*WHAT YOU WILL DO*.
Look through the entries for the string "open", and copy each line that holds it.

Document structure recognition data:
■ ■ ■ ■ ■ ■ ■
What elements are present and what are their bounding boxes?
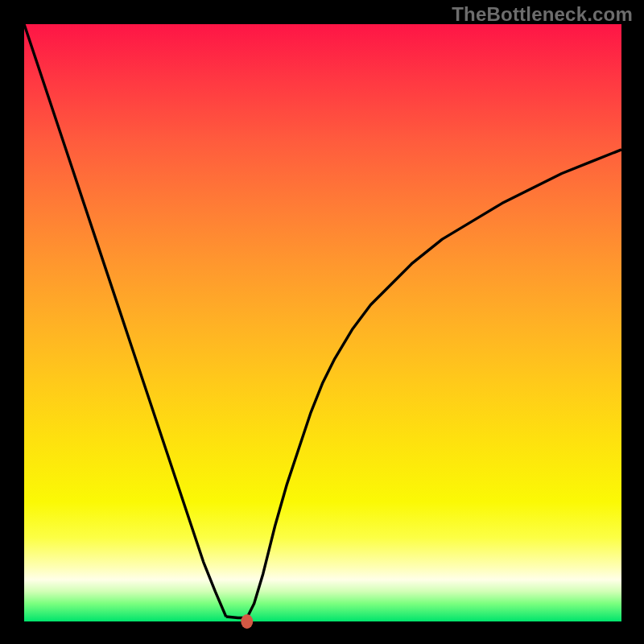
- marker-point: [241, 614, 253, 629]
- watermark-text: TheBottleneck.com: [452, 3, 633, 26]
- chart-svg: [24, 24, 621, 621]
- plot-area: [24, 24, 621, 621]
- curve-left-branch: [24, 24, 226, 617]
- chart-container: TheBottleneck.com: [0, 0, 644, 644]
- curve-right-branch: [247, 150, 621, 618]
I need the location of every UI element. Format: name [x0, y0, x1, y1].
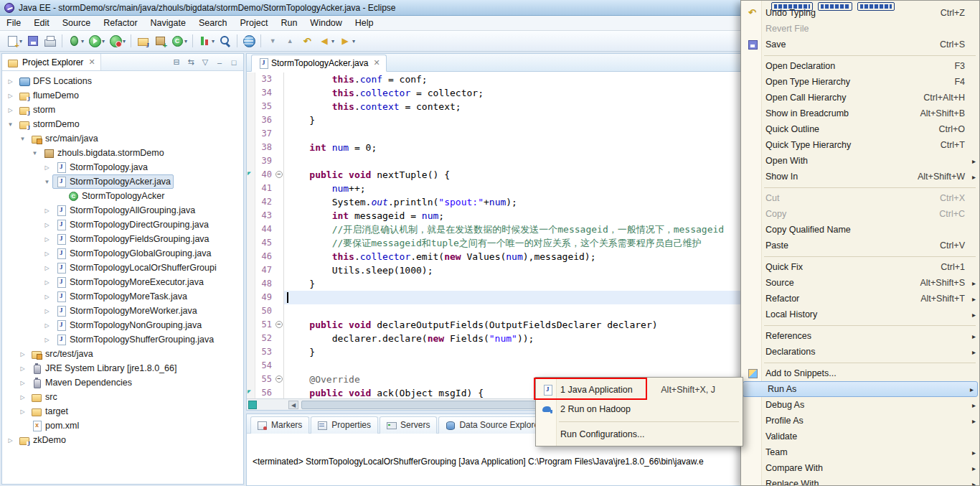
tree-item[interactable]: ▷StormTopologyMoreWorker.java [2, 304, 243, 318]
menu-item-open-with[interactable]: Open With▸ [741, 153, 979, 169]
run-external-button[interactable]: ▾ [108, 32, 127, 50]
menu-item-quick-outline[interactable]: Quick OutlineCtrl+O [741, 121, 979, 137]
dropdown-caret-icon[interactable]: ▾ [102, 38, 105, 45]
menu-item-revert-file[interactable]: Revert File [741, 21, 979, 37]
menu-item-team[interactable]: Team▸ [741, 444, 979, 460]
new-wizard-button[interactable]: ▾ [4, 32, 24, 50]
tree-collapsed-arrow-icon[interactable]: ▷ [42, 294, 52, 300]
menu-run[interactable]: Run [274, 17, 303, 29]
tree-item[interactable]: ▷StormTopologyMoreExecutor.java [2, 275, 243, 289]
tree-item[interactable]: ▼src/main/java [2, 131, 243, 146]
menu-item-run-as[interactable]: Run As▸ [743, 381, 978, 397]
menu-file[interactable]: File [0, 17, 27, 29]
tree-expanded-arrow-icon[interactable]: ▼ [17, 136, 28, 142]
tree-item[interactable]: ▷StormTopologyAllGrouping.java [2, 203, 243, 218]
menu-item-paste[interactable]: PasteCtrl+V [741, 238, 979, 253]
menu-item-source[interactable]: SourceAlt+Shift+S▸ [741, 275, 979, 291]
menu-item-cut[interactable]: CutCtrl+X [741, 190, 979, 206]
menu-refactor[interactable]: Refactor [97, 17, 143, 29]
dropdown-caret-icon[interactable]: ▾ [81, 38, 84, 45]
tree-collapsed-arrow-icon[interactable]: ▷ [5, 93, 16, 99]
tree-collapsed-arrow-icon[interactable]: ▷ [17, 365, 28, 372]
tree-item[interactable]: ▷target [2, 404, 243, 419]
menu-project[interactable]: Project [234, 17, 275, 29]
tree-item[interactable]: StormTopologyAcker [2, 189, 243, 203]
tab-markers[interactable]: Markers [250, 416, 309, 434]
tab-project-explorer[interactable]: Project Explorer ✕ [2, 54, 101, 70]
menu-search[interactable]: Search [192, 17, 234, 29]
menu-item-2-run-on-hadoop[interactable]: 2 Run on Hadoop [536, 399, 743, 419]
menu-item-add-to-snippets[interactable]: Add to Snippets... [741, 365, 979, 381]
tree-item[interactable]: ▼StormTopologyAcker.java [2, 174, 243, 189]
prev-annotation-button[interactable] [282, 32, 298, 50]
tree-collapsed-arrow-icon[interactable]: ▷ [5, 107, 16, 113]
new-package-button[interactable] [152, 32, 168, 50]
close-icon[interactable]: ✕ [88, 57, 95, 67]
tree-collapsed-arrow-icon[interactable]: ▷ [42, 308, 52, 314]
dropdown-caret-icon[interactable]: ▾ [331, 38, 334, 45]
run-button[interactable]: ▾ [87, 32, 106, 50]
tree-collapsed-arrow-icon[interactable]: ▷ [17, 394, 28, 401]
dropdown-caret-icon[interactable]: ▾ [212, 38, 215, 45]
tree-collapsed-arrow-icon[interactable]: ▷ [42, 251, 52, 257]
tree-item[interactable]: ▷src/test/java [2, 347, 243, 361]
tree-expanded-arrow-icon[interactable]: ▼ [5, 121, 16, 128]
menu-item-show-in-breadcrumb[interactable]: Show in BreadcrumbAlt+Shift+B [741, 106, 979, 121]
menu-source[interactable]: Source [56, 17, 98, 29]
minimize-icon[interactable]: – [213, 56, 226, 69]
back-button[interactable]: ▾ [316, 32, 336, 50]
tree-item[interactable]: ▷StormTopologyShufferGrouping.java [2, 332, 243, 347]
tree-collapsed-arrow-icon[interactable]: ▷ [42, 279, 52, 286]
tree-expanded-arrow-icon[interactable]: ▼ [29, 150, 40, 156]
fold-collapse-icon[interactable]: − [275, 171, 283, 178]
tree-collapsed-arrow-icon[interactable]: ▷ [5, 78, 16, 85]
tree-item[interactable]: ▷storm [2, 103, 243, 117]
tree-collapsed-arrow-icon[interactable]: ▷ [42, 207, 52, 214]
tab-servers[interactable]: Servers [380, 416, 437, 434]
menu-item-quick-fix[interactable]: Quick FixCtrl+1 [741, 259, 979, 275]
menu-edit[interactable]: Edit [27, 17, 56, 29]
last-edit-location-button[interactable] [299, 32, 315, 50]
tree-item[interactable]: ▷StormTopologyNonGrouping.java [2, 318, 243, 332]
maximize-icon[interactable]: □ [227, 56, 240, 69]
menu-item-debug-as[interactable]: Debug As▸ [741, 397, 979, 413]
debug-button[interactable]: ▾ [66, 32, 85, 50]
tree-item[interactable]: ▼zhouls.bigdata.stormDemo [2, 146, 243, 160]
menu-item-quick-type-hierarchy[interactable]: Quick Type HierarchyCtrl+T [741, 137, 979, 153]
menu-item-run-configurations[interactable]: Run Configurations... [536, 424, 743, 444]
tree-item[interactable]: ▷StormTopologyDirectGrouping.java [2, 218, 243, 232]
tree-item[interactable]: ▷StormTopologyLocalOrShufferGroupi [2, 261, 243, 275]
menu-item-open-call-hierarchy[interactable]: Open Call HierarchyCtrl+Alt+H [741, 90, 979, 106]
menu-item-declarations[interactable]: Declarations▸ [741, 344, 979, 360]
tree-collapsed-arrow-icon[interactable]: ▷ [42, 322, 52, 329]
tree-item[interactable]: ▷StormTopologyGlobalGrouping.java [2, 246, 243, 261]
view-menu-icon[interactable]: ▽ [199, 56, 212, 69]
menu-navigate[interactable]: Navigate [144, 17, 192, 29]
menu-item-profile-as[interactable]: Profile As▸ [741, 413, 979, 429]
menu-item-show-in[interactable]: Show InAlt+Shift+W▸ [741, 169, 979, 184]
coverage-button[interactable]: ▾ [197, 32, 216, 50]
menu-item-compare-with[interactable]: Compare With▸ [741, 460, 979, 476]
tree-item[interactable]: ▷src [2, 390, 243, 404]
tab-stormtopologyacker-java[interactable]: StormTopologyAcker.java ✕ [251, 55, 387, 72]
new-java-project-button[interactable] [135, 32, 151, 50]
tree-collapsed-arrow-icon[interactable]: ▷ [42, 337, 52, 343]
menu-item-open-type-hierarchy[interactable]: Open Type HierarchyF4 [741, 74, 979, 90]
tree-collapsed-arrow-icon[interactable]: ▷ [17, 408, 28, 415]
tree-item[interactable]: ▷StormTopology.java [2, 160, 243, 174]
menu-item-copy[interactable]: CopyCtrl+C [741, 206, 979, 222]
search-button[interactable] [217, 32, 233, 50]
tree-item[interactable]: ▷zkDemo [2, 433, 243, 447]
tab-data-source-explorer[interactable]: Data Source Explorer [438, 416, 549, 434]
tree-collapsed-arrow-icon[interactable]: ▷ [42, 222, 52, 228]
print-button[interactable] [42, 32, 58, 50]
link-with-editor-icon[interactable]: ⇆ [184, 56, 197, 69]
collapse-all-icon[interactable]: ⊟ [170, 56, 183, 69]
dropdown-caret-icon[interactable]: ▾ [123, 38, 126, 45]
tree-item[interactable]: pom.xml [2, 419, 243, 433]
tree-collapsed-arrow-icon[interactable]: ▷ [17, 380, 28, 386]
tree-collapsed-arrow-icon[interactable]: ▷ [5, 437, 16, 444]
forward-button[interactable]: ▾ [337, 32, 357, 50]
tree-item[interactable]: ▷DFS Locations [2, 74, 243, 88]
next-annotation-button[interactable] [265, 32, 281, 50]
■ ■ ■ ■ ■ ■ ■
*ANSWER TO THIS TASK*.
menu-item-open-with[interactable]: Open With▸ [741, 153, 979, 169]
menu-item-open-call-hierarchy[interactable]: Open Call HierarchyCtrl+Alt+H [741, 90, 979, 106]
menu-item-open-type-hierarchy[interactable]: Open Type HierarchyF4 [741, 74, 979, 90]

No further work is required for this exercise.